Algorithm to match sentences about the same topic

Question 1

In general you would need to use some natural language processing (NLP). If you are new to the subject, I recommend you to take a look at nltk. It is a python library that includes tools for a variety of NLP problems. They also have a free book that you can check to take a quick look at the tools that you may need.

www.nltk.org/book/‎

I hope it helps

Question 2

Check out http://en.wikipedia.org/wiki/Topic_model to see how people model documents in terms of hidden "topics" that they share. Some common models and algorithms are mentioned. In general you are looking for a topic model. Some googling should find papers if you are looking for more advanced stuff than what's on the wiki.

Question 3

Levenshtein and Hamming distances are very concerned with differences at a local level. If you want to look for the topic behind the sentence, it's better to consider all the words in the sentence together.

A simple whole sentence approach would be tf-idf.
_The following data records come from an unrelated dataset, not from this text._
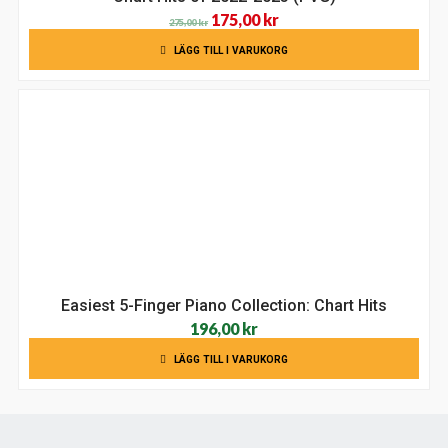
Det
Det
175,00
kr
275,00
kr
ursprungliga
nuvarande
LÄGG TILL I VARUKORG
priset
priset
var:
är:
275,00 kr.
175,00 kr.
Easiest 5-Finger Piano Collection: Chart Hits
196,00
kr
LÄGG TILL I VARUKORG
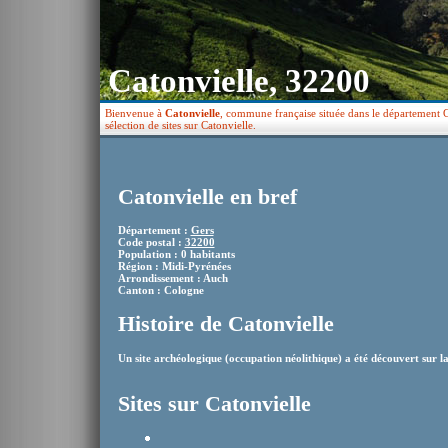
Catonvielle, 32200
Bienvenue à
Catonvielle
, commune française située dans le département G
sélection de sites sur Catonvielle.
Catonvielle en bref
Département :
Gers
Code postal :
32200
Population : 0 habitants
Région : Midi-Pyrénées
Arrondissement : Auch
Canton : Cologne
Histoire de Catonvielle
Un site archéologique (occupation néolithique) a été découvert sur 
Sites sur Catonvielle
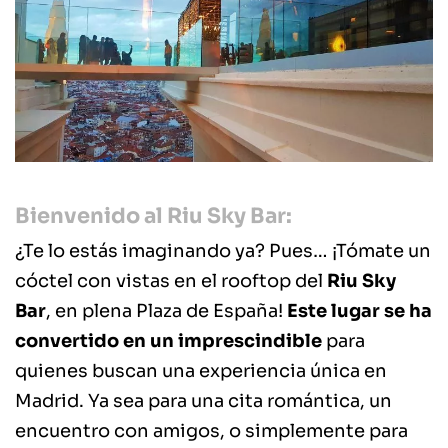
Bienvenido al Riu Sky Bar:
¿Te lo estás imaginando ya? Pues… ¡Tómate un
cóctel con vistas en el rooftop del
Riu Sky
Bar
, en plena Plaza de España!
Este lugar se ha
convertido en un imprescindible
para
quienes buscan una experiencia única en
Madrid. Ya sea para una cita romántica, un
encuentro con amigos, o simplemente para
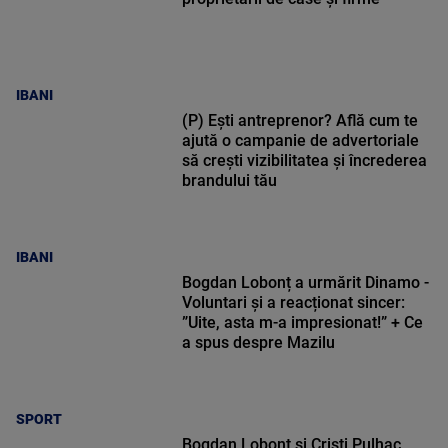
IBANI
(P) Ești antreprenor? Află cum te
ajută o campanie de advertoriale
să crești vizibilitatea și încrederea
brandului tău
IBANI
Bogdan Lobonț a urmărit Dinamo -
Voluntari și a reacționat sincer:
”Uite, asta m-a impresionat!” + Ce
a spus despre Mazilu
SPORT
Bogdan Lobonț și Cristi Pulhac,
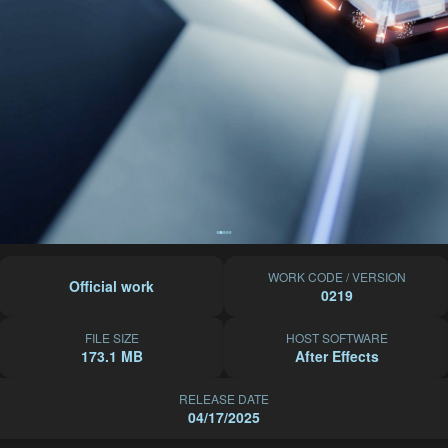
WORK CODE / VERSION
Official work
0219
FILE SIZE
HOST SOFTWARE
173.1 MB
After Effects
RELEASE DATE
04/17/2025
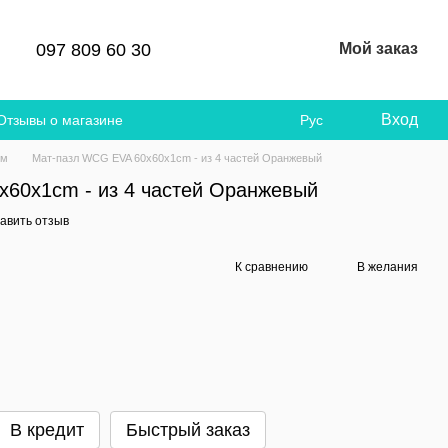
097 809 60 30
Мой заказ
Вход
Отзывы о магазине
Рус
см
Мат-пазл WCG EVA 60х60х1cm - из 4 частей Оранжевый
60х1cm - из 4 частей Оранжевый
авить отзыв
К сравнению
В желания
В кредит
Быстрый заказ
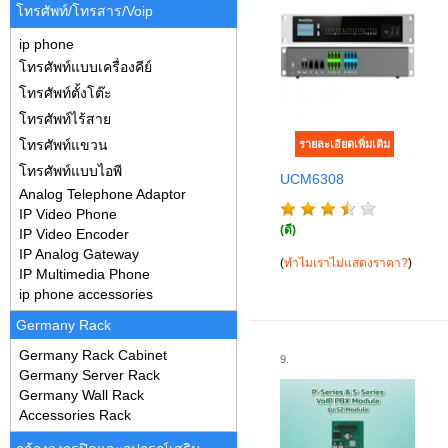
โทรศัพท์/โทรสาร/Voip
ip phone
โทรศัพท์แบบเครื่องคีย์
โทรศัพท์ตั้งโต๊ะ
โทรศัพท์ไร้สาย
โทรศัพท์แขวน
โทรศัพท์แบบไอพี
UCM6308
Analog Telephone Adaptor
IP Video Phone
(ดี)
IP Video Encoder
IP Analog Gateway
(
ทำไมเราไม่แสดงราคา?
)
IP Multimedia Phone
ip phone accessories
Germany Rack
Germany Rack Cabinet
9.
Germany Server Rack
Germany Wall Rack
Accessories Rack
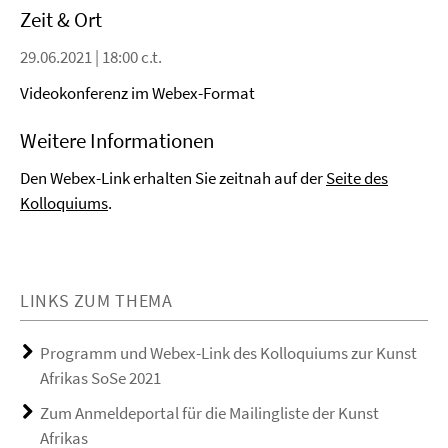
Zeit & Ort
29.06.2021 | 18:00 c.t.
Videokonferenz im Webex-Format
Weitere Informationen
Den Webex-Link erhalten Sie zeitnah auf der
Seite des
Kolloquiums
.
LINKS ZUM THEMA
Programm und Webex-Link des Kolloquiums zur Kunst
Afrikas SoSe 2021
Zum Anmeldeportal für die Mailingliste der Kunst
Afrikas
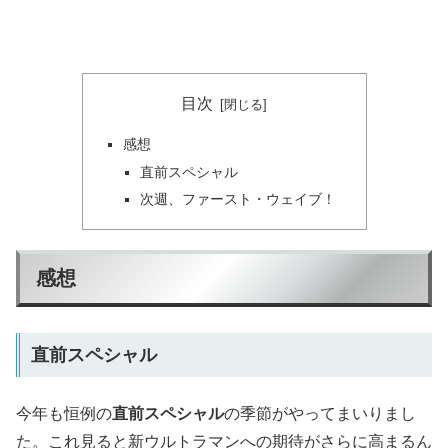
目次
感想
直前スペシャル
次週、ファースト・ウェイブ！
感想
直前スペシャル
今年も恒例の
直前スペシャル
の季節がやってまいりまし
た。これ見ると新ウルトラマンへの期待がさらに高まるん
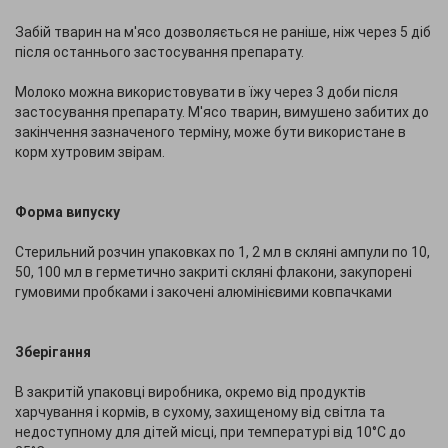
Забій тварин на м'ясо дозволяється не раніше, ніж через 5 діб
після останнього застосування препарату.
Молоко можна використовувати в їжу через 3 доби після
застосування препарату. М'ясо тварин, вимушено забитих до
закінчення зазначеного терміну, може бути використане в
корм хутровим звірам.
Форма випуску
Стерильний розчин упаковках по 1, 2 мл в скляні ампули по 10,
50, 100 мл в герметично закриті скляні флакони, закупорені
гумовими пробками і закочені алюмінієвими ковпачками
Зберігання
В закритій упаковці виробника, окремо від продуктів
харчування і кормів, в сухому, захищеному від світла та
недоступному для дітей місці, при температурі від 10°C до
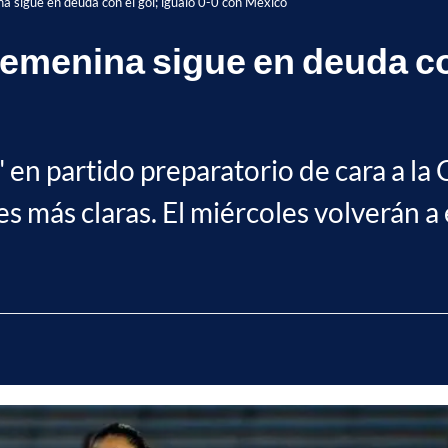
a sigue en deuda con el gol; igualó 0-0 con México
emenina sigue en deuda con
as' en partido preparatorio de cara a 
s más claras. El miércoles volverán a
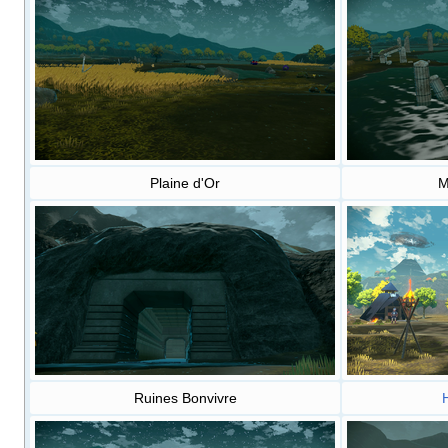
Plaine d'Or
M
Ruines Bonvivre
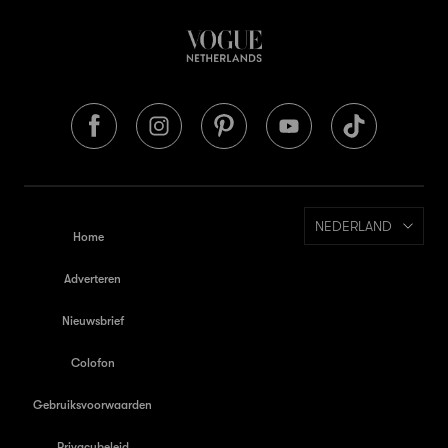
NEDERLAND
Home
Adverteren
Nieuwsbrief
Colofon
Gebruiksvoorwaarden
Privacybeleid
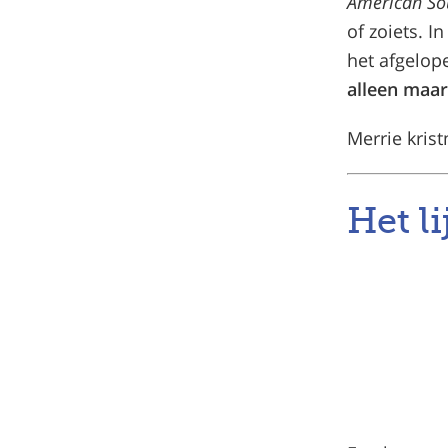
American S
of zoiets. I
het afgelope
alleen maar
Merrie kris
Het li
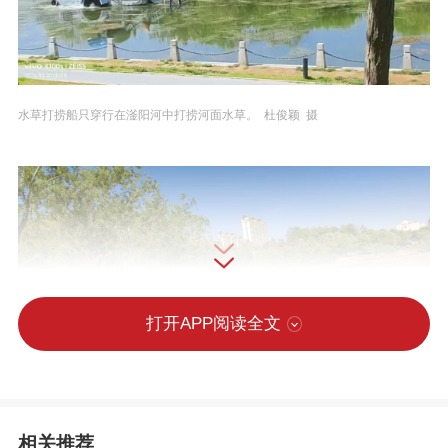
水草打捞船只穿行在滏阳河中打捞河面水草。 杜俊颖 摄
打开APP阅读全文
滏阳河管理中心组织打捞人员正在进行水草打捞作业。 杜俊颖 摄
相关推荐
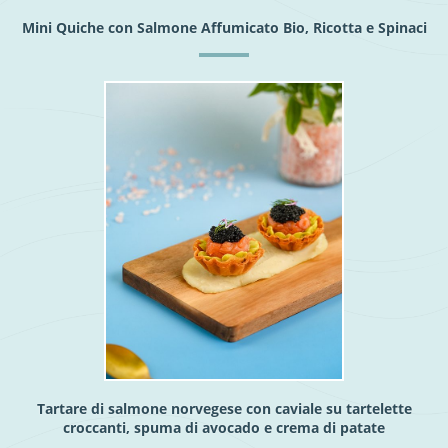
Mini Quiche con Salmone Affumicato Bio, Ricotta e Spinaci
Tartare di salmone norvegese con caviale su tartelette
croccanti, spuma di avocado e crema di patate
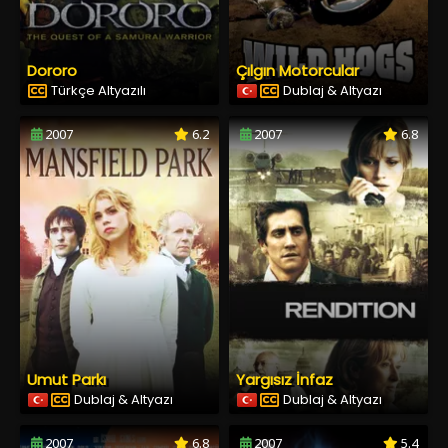
Dororo
Çılgın Motorcular
Türkçe Altyazılı
Dublaj & Altyazı
2007
6.2
2007
6.8
Umut Parkı
Yargısız İnfaz
Dublaj & Altyazı
Dublaj & Altyazı
2007
6.8
2007
5.4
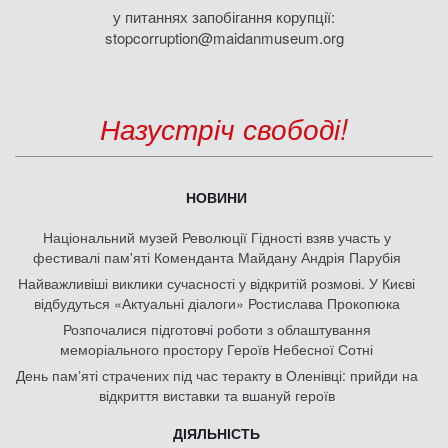
у питаннях запобігання корупції:
stopcorruption@maidanmuseum.org
Назустріч свободі!
НОВИНИ
Національний музей Революції Гідності взяв участь у
фестивалі пам'яті Коменданта Майдану Андрія Парубія
Найважливіші виклики сучасності у відкритій розмові. У Києві
відбудуться «Актуальні діалоги» Ростислава Прокопюка
Розпочалися підготовчі роботи з облаштування
меморіального простору Героїв Небесної Сотні
День памʼяті страчених під час теракту в Оленівці: прийди на
відкриття виставки та вшануй героїв
ДІЯЛЬНІСТЬ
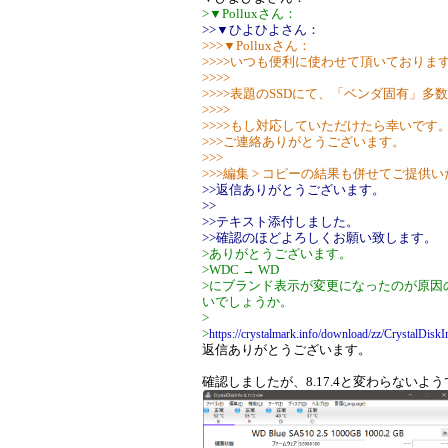
>▼Polluxさん：
>>▼ひよひよさん：
>>>▼Polluxさん：
>>>>いつも便利に使わせて頂いておりま
>>>>
>>>>表題のSSDにて、「ベンダ固有」
>>>>
>>>>もし対応していただけたら幸いです
>>>ご連絡ありがとうございます。
>>>
>>>編集 > コピーの結果も併せてご提供
>>返信ありがとうございます。
>>
>>テキスト添付しました。
>>確認のほどよろしくお願い致します。
>ありがとうございます。
>WDC → WD
>にブランド表示が変更になったのが原因
いでしょうか。
>
>
https://crystalmark.info/download/zz/CrystalDisk
返信ありがとうございます。
確認しましたが、8.17.4と変わらないよ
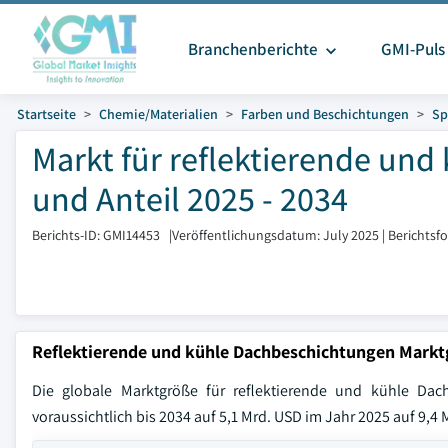
Branchenberichte
GMI-Puls
Startseite
Chemie/Materialien
Farben und Beschichtungen
Sp
Markt für reflektierende un
und Anteil 2025 - 2034
Berichts-ID: GMI14453
|
Veröffentlichungsdatum: July 2025
|
Berichtsf
Reflektierende und kühle Dachbeschichtungen Mark
Die globale Marktgröße für reflektierende und kühle Da
voraussichtlich bis 2034 auf 5,1 Mrd. USD im Jahr 2025 auf 9,4 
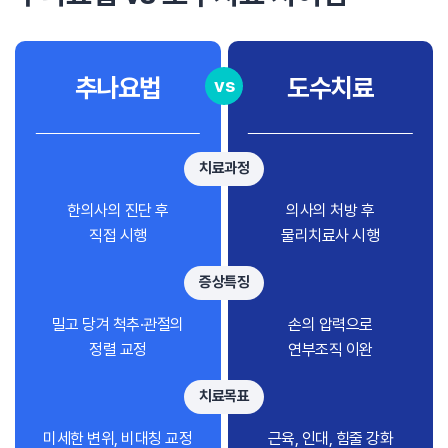
추나요법
도수치료
vs
치료과정
한의사의 진단 후
의사의 처방 후
직접 시행
물리치료사 시행
증상특징
밀고 당겨 척추·관절의
손의 압력으로
정렬 교정
연부조직 이완
치료목표
미세한 변위, 비대칭 교정
근육, 인대, 힘줄 강화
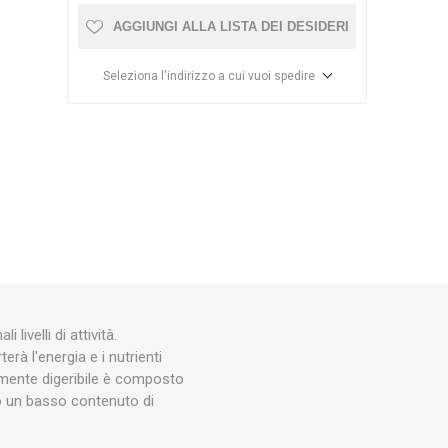
AGGIUNGI ALLA LISTA DEI DESIDERI
RBL
pollyboot
STEINOEL
Seleziona l'indirizzo a cui vuoi spedire
ME
EUTRA
RALF
ZONT
VERONESI
APIFONDA
ivelli di attività.
terà l'energia e i nutrienti
amente digeribile è composto
no un basso contenuto di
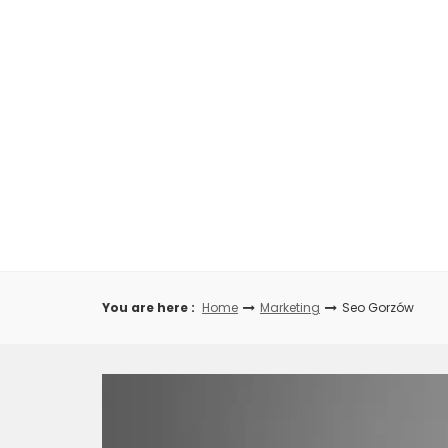
Skip
to
content
You are here :
Home
Marketing
Seo Gorzów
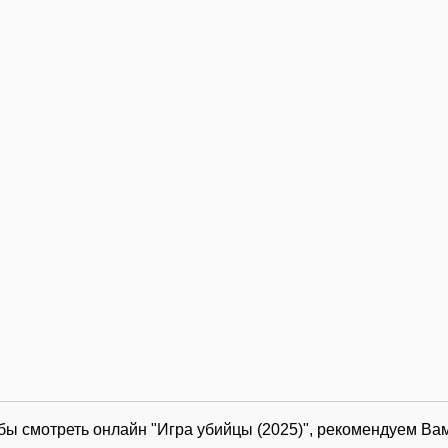
обы смотреть онлайн "Игра убийцы (2025)", рекомендуем Ва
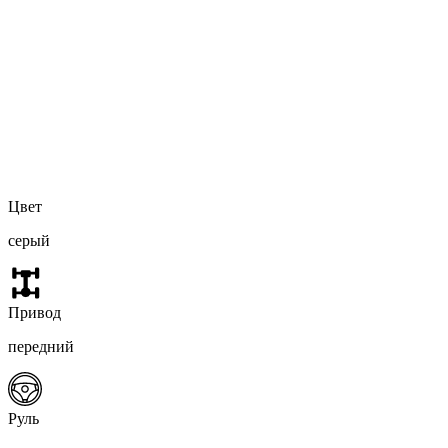
Цвет
серый
Привод
передний
Руль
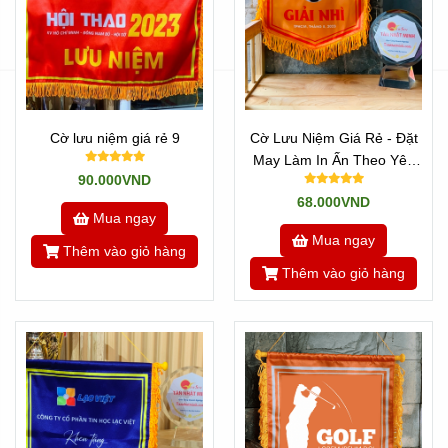
Cờ lưu niệm giá rẻ 9
Cờ Lưu Niệm Giá Rẻ - Đặt
May Làm In Ấn Theo Yêu
90.000VND
Cầu
68.000VND
Mua ngay
Mua ngay
Thêm vào giỏ hàng
Thêm vào giỏ hàng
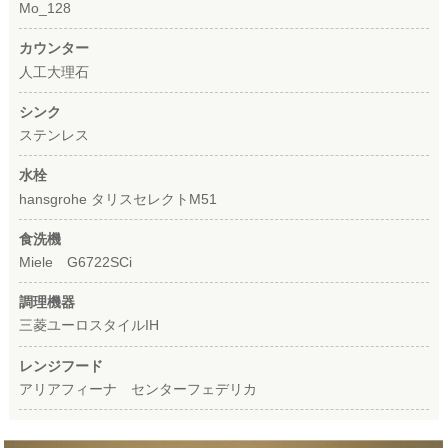
Mo_128
カウンター
人工大理石
シンク
ステンレス
水栓
hansgrohe タリスセレクトM51
食洗機
Miele G6722SCi
調理機器
三菱ユーロスタイルIH
レンジフード
アリアフィーナ センターフェデリカ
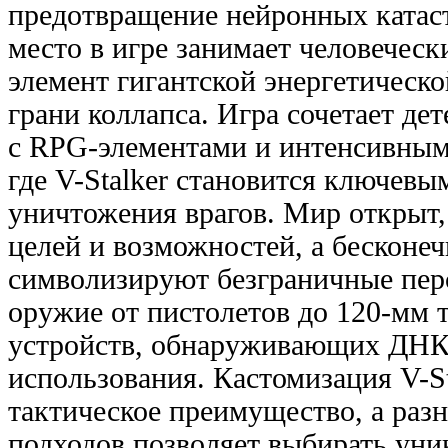
предотвращение нейронных катас
место в игре занимает человеческ
элемент гигантской энергетической
грани коллапса. Игра сочетает де
с RPG-элементами и интенсивным
где V-Stalker становится ключев
уничтожения врагов. Мир открыт,
целей и возможностей, а бесконеч
символизируют безграничные пер
оружие от пистолетов до 120-мм 
устройств, обнаруживающих ДНК,
использования. Кастомизация V-Sta
тактическое преимущество, а разн
подходов позволяет выбирать уни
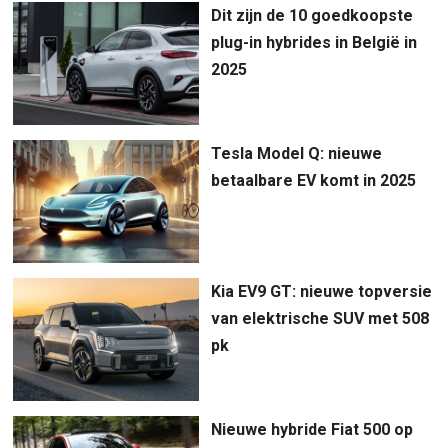
Dit zijn de 10 goedkoopste
plug-in hybrides in België in
2025
Tesla Model Q: nieuwe
betaalbare EV komt in 2025
Kia EV9 GT: nieuwe topversie
van elektrische SUV met 508
pk
Nieuwe hybride Fiat 500 op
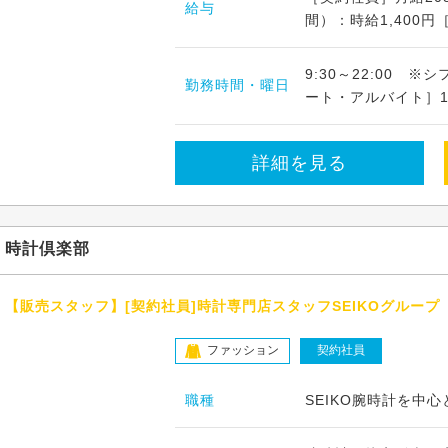
給与
間）：時給1,400円
9:30～22:00 
勤務時間・曜日
ート・アルバイト］1
詳細を見る
時計倶楽部
【販売スタッフ】[契約社員]時計専門店スタッフSEIKOグループ
ファッション
契約社員
職種
SEIKO腕時計を中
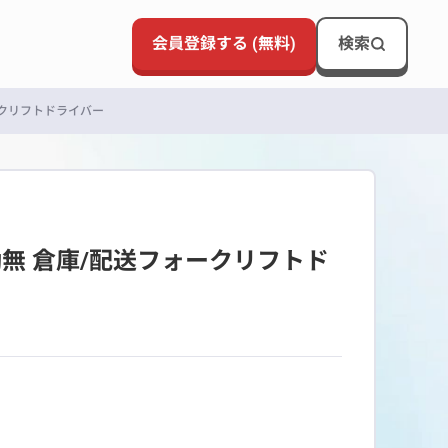
会員登録する (無料)
検索
ークリフトドライバー
無 倉庫/配送フォークリフトド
If you treat each sentence as a document, then count the number of times a term (word) appears in the sentence, and divide by the number of documents that term appears in, you get a number for each distinct term in the sentence. Sentences with similar numbers for the same term are likely to be about the same topic.

You could use a simple approach with that, and then try different lemmatization or other grouping schemes if you need better performance.

A simple comparison for the numbers related to each sentence is cosine similarity.